So, again, what changed? Did we agree to different production policies or practices? No, the only thing that changed to allow the trade ban to be lifted is the political will of the two countries. Critics of cattle ranching and meat production often like to use examples of countries that don’t accept U.S. beef as evidence that the product is tainted and unhealthy for human consumption. They site hormones, antibiotics, and GMO feed as examples of production practices that should convince buyers not to consume it. This new trade agreement between the U.S. and China is a good opportunity for us to pay attention to what is really driving this train: political will. Nothing was changed in terms of production methods to make this happen.

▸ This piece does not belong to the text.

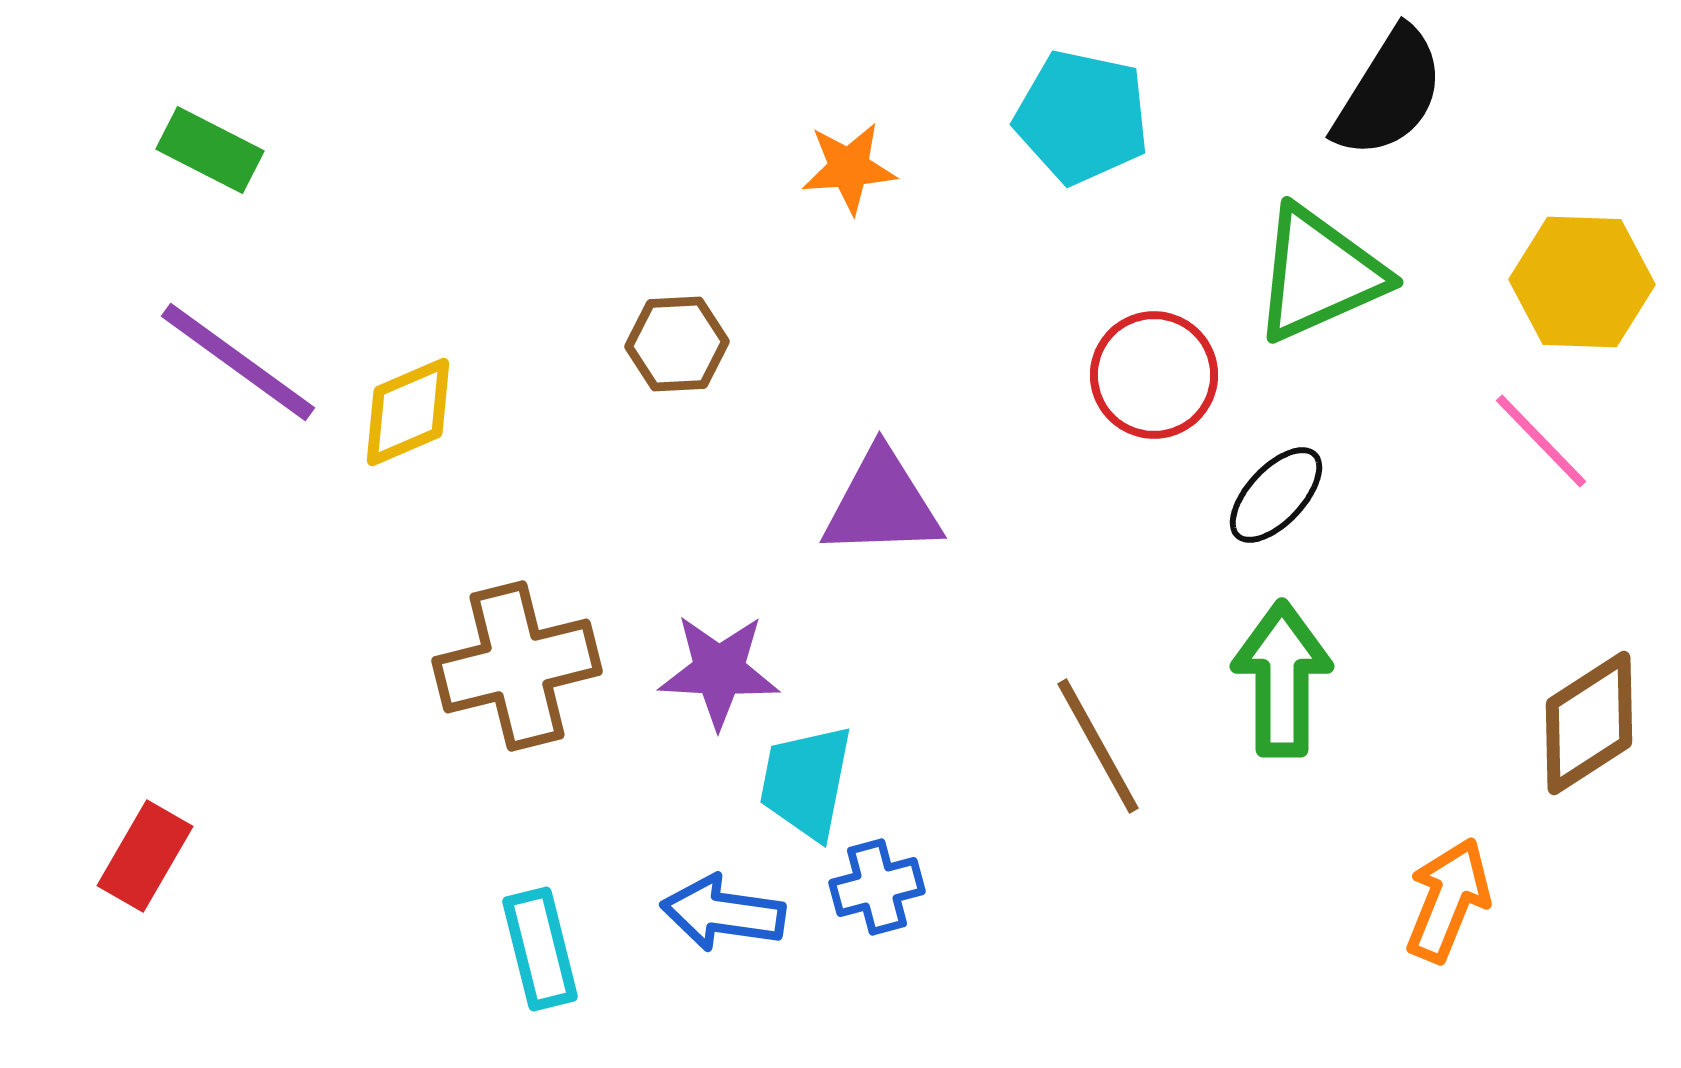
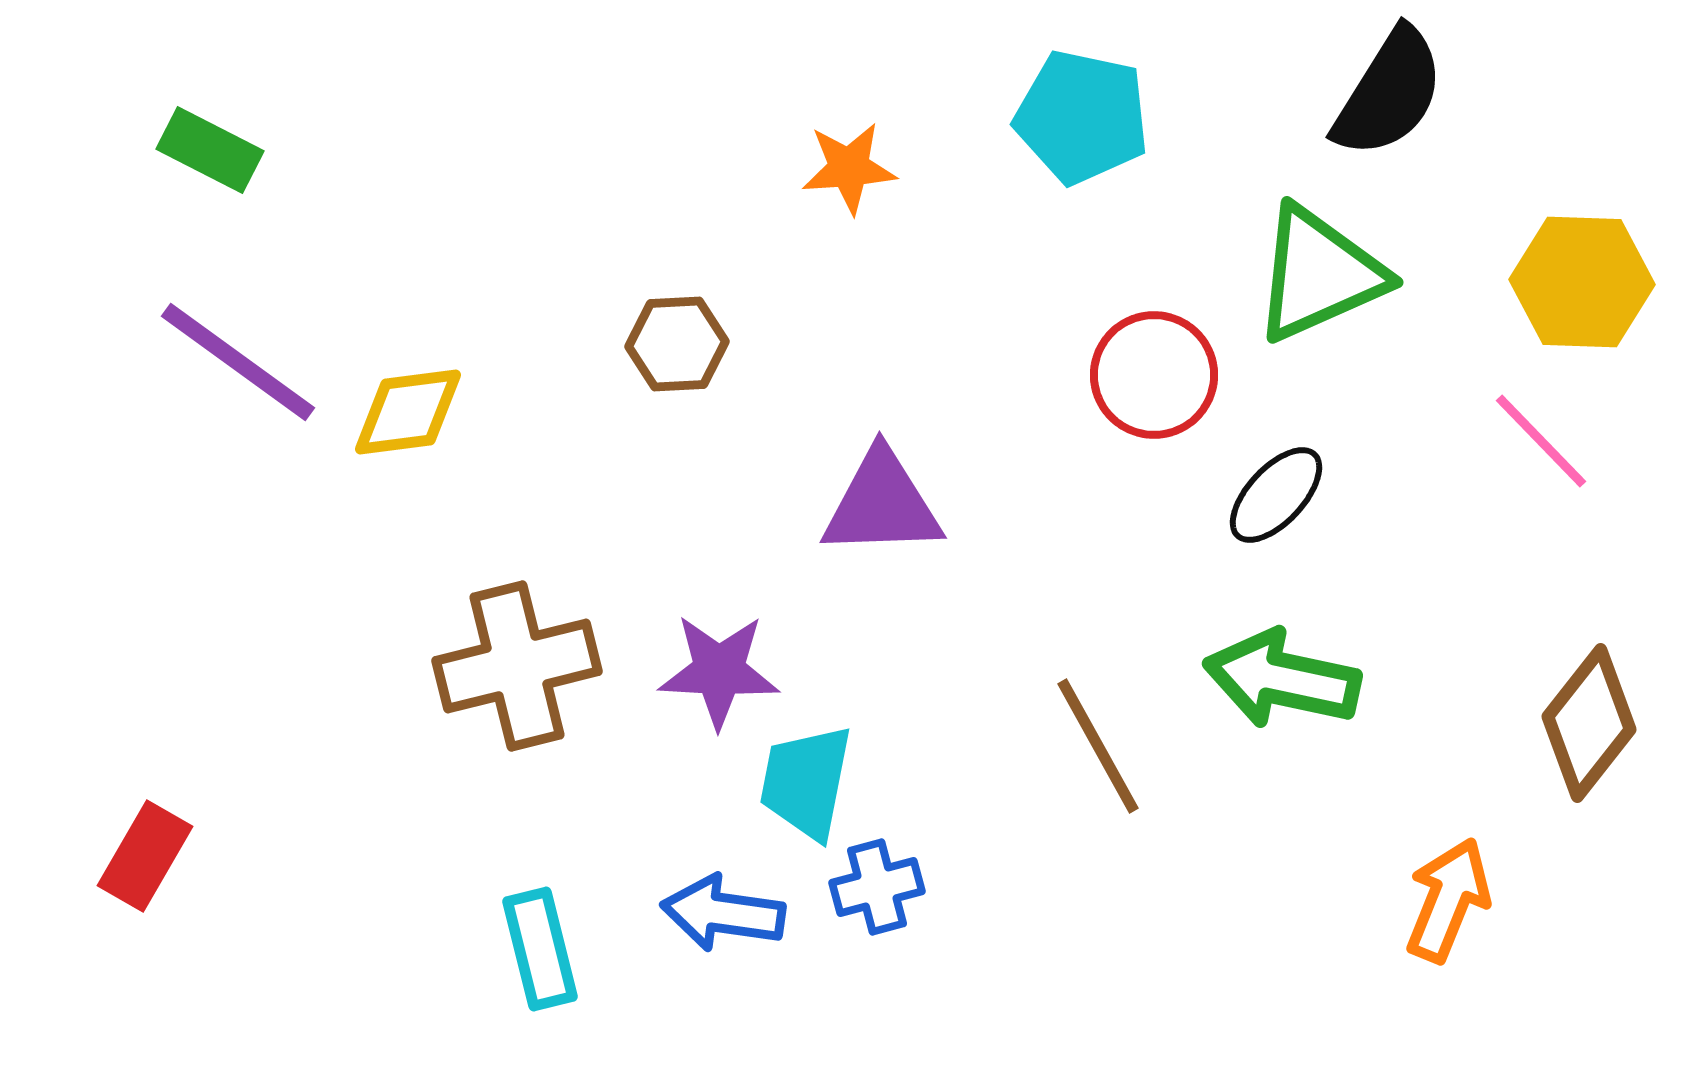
yellow diamond: rotated 16 degrees clockwise
green arrow: rotated 78 degrees counterclockwise
brown diamond: rotated 19 degrees counterclockwise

The rules of the agreement are that beef exported to China must be cattle born, raised, and slaughtered in the U.S. or that were imported to the U.S. from Canada or Mexico prior to being slaughtered. The animals must be traceable to their birth farm or to the first place of residence or port of entry if imported from Mexico or Canada.
There has been a big boost in morale for all of American agriculture lately. The President gave a resounding endorsement of our farmers and ranchers at the rally in Cedar Rapids, Iowa this week. He referred to farming and ranching as a “noble industry” and thanked the people for producing food for all of us. Regardless of political persuasion, we should all be thankful for an administration that thinks the people who feed us are noble and valuable. Thank you, Mr. President, for a pat on the back and for recognizing our existence. It felt pretty good!